Reviewing the project
Waskey, who took on his role in the Nantahala National Forest after the planning and assessment documents were already completed, has spent months reviewing the documents associated with the Southside Project and said he still has some more work to do to be fully up to speed on the project going forward. And, while he’s open to reviewing the decisions made when the project was initially approved, he cautioned that it is not normal for the Forest Service to change these decisions without particularly compelling reasons for doing so.
“I am giving it a good, honest, open-minded look,” he said. “But, to be clear, it’s not our typical stance, and not my personal stance, to undo a decision process that was years in the making, was interdisciplinary in nature, went through an objection process and was upheld by upper leadership.

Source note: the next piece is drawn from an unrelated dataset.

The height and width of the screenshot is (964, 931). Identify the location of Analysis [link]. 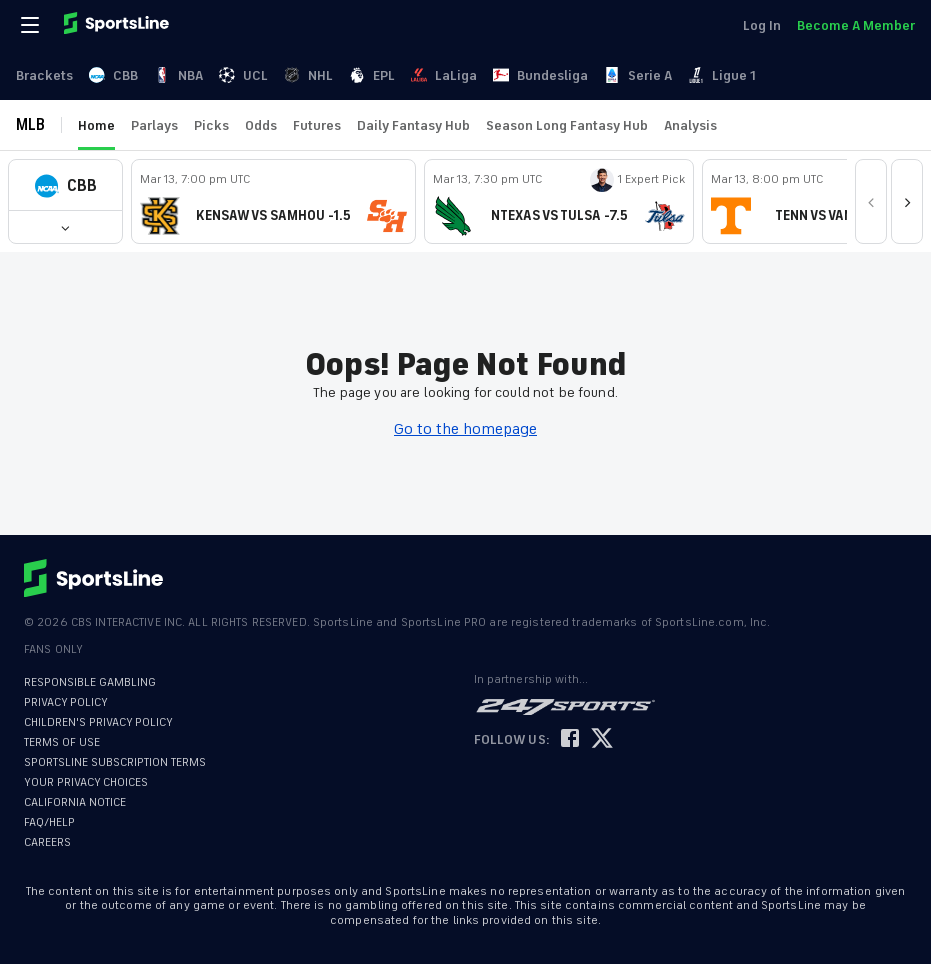
(690, 125).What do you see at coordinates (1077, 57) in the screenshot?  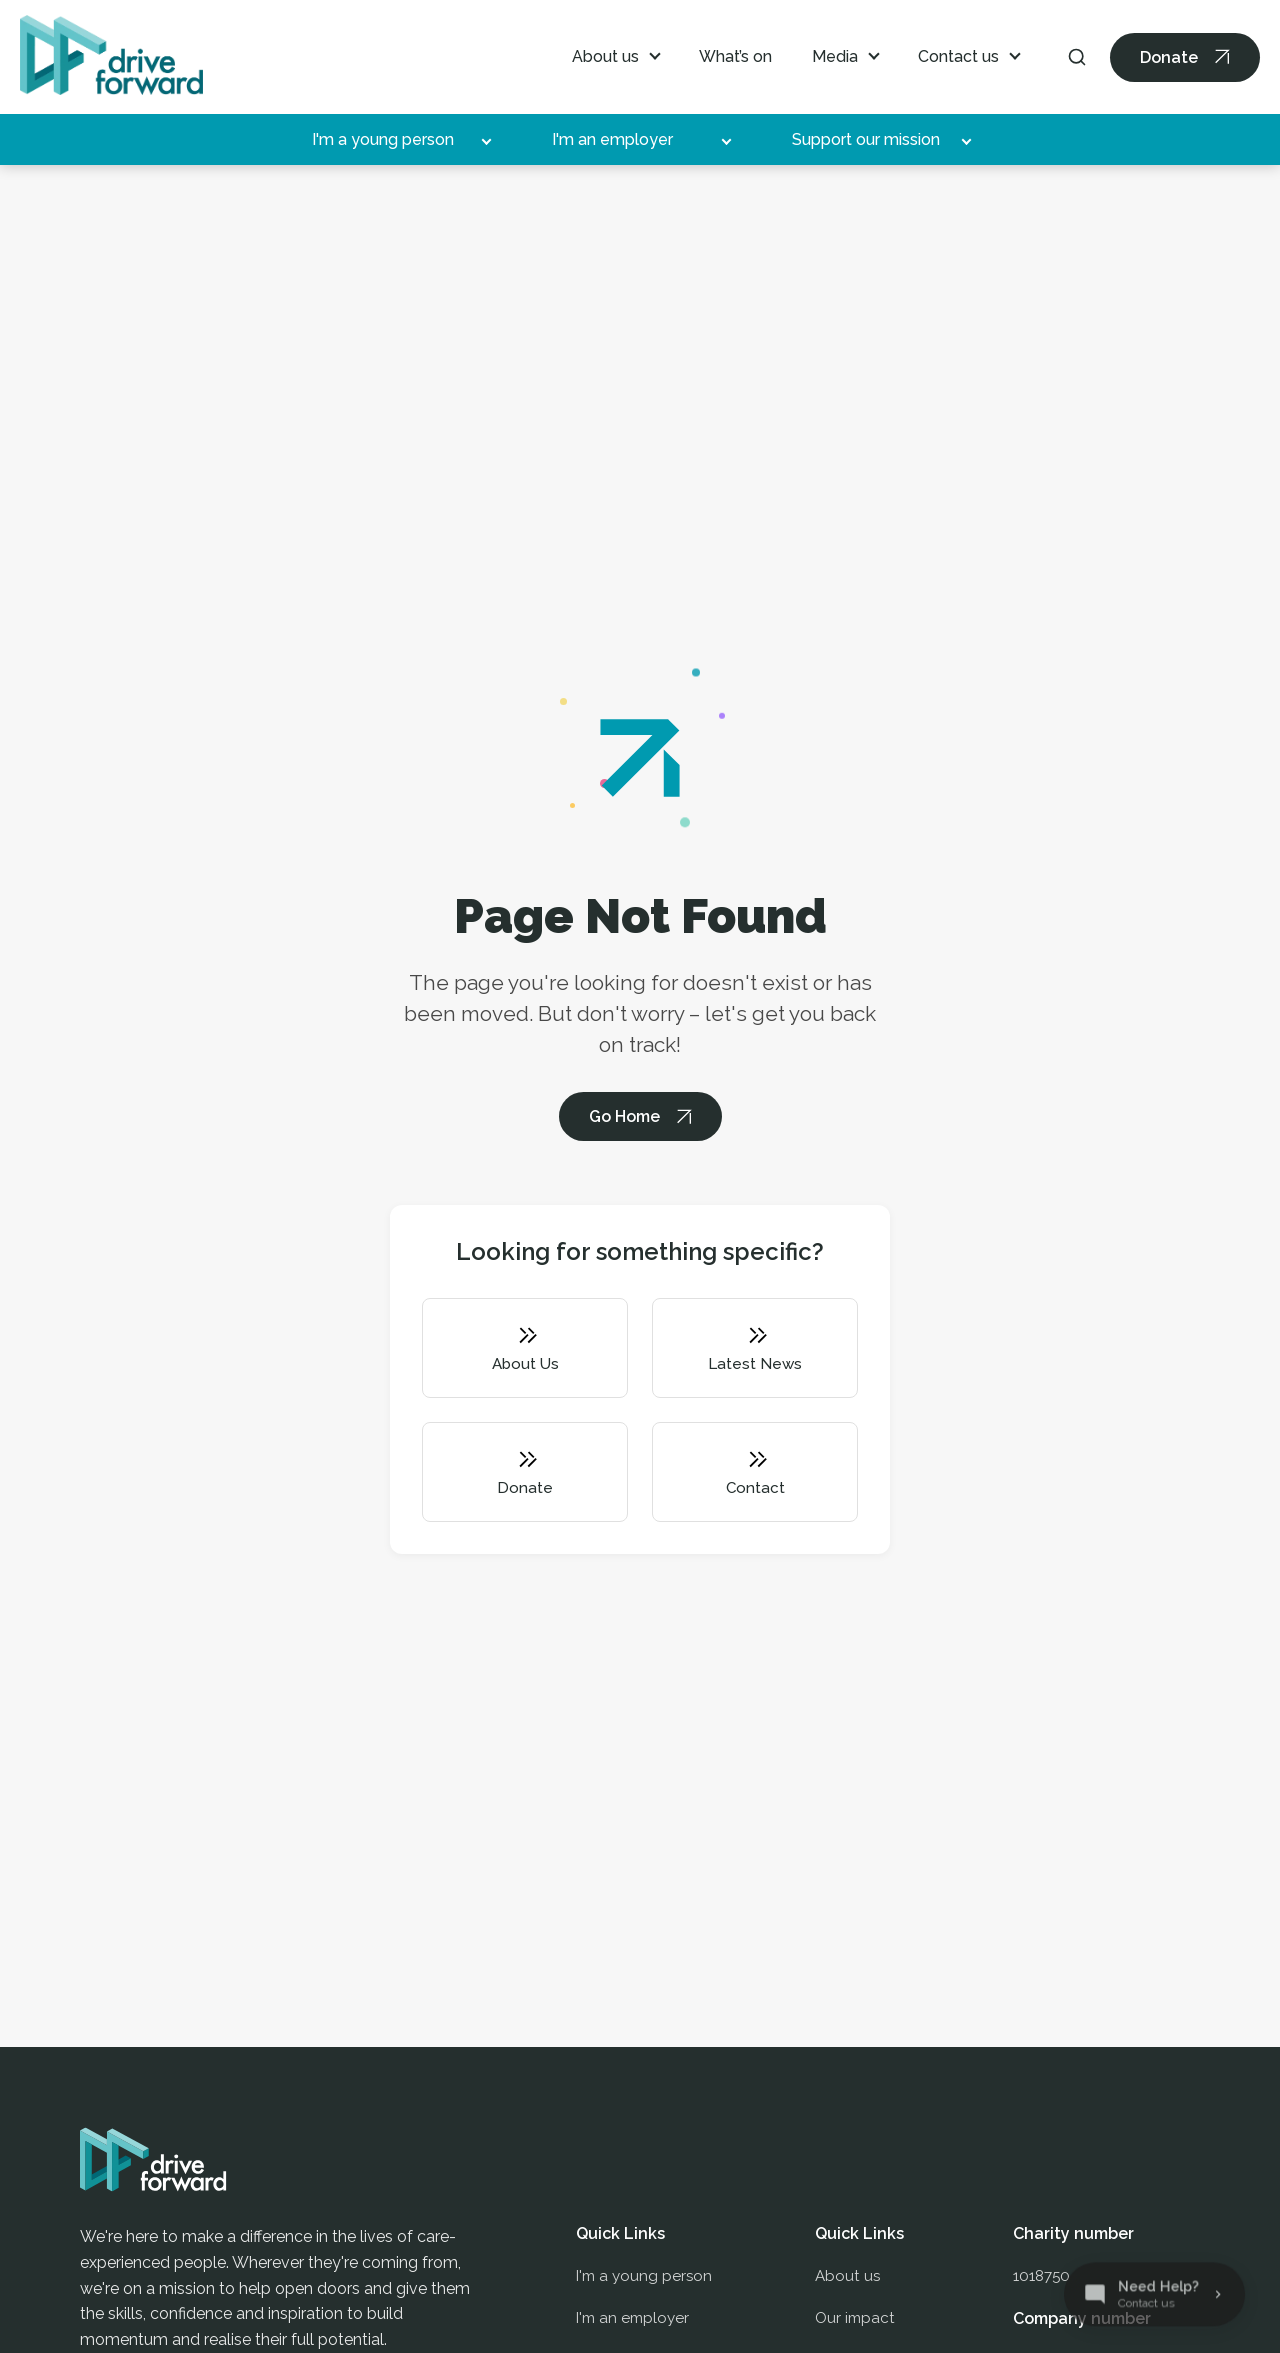 I see `[Search]` at bounding box center [1077, 57].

I’m not going to come in and singlehandedly undo that, but I am willing to look at it and maybe there are some things we can do to implement this in a way that tilts things a little more toward working around these stands.”
The decision to proceed ultimately rests with Waskey, and Hayler said she hoped he would reconsider some of the stands they’ve identified as problematic before the landscape is changed in what she describes as an irreparable way.
“It’s important to understand that the Forest Service has complete discretion in making changes to this project,” she said. “They can say, ‘we made a mistake, the people before us didn’t look at these issues as carefully as they should have.’ They can drop these stands from the Southside Project.”